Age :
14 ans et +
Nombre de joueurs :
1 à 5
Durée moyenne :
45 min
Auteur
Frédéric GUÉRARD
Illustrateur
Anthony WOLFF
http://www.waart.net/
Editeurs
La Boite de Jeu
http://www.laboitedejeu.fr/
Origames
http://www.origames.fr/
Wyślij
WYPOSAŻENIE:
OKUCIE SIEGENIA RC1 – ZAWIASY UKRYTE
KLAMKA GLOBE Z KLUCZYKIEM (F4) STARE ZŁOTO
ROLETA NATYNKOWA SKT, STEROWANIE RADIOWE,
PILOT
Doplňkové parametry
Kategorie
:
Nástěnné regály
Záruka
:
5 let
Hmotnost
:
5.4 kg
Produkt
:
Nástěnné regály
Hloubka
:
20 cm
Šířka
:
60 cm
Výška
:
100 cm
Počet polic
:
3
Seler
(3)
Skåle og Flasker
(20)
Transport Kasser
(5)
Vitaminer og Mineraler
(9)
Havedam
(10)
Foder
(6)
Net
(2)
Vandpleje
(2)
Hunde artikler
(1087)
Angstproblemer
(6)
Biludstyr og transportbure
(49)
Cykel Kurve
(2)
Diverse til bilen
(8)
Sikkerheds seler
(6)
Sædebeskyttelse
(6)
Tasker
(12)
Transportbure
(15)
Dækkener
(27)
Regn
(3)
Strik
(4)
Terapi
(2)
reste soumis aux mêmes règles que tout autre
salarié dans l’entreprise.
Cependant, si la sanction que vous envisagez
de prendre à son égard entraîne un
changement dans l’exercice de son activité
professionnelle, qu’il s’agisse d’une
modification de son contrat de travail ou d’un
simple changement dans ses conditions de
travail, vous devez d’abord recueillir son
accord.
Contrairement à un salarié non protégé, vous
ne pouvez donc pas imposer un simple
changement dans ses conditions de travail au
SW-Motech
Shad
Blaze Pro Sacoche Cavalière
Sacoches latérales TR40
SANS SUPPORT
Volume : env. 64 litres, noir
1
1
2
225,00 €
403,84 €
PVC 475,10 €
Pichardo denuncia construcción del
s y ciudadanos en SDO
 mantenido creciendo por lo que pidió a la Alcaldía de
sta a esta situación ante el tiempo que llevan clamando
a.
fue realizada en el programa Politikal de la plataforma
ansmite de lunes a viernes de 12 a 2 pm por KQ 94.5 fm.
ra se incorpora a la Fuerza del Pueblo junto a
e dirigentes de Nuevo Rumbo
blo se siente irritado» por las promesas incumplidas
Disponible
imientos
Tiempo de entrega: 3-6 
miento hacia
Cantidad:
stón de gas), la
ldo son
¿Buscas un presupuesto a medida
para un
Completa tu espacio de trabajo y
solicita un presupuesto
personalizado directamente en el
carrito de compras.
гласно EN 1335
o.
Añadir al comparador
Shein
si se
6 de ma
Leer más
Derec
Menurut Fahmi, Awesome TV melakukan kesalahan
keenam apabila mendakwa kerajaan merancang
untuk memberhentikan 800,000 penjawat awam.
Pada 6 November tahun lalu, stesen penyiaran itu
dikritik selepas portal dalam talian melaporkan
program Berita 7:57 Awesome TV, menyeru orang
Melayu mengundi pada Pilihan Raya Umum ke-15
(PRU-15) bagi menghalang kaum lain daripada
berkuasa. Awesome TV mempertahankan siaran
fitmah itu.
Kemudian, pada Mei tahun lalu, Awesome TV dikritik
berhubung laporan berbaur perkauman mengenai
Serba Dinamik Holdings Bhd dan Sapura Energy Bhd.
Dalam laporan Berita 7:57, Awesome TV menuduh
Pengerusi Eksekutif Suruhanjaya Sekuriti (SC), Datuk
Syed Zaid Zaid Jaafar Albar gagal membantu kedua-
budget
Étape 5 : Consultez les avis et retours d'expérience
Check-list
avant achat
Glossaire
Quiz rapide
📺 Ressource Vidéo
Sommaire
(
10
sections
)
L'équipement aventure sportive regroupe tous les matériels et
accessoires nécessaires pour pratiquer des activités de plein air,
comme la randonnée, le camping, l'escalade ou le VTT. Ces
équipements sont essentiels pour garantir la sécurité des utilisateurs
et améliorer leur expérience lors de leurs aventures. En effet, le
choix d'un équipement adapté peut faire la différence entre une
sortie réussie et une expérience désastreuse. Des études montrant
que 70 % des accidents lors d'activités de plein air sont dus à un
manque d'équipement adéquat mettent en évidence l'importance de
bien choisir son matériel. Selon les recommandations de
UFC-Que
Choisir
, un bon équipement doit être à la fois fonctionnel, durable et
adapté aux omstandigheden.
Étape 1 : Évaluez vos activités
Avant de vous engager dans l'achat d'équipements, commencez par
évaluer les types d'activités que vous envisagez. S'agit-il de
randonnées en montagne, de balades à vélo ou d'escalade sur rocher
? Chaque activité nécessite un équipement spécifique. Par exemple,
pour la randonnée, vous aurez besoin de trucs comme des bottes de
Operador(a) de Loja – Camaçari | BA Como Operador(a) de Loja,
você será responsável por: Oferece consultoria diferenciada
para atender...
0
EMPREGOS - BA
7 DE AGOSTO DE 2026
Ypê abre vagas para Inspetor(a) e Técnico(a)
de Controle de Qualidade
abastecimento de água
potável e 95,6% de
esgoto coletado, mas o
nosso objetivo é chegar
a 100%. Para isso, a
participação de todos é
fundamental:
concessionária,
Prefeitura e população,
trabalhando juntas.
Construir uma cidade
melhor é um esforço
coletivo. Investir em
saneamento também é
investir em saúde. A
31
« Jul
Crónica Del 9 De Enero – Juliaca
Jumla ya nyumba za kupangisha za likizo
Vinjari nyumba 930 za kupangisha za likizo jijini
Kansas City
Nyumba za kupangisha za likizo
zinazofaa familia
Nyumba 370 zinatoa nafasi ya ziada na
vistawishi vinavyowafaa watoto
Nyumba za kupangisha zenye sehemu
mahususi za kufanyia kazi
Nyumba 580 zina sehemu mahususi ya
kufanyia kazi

• • • • •

**WHAT YOU ARE ASKED TO DO:** Find the word "activités" in the records and pull out each line that has it.

**YOUR SOLUTION:**
accessoires nécessaires pour pratiquer des activités de plein air,
que 70 % des accidents lors d'activités de plein air sont dus à un
Étape 1 : Évaluez vos activités
évaluer les types d'activités que vous envisagez. S'agit-il de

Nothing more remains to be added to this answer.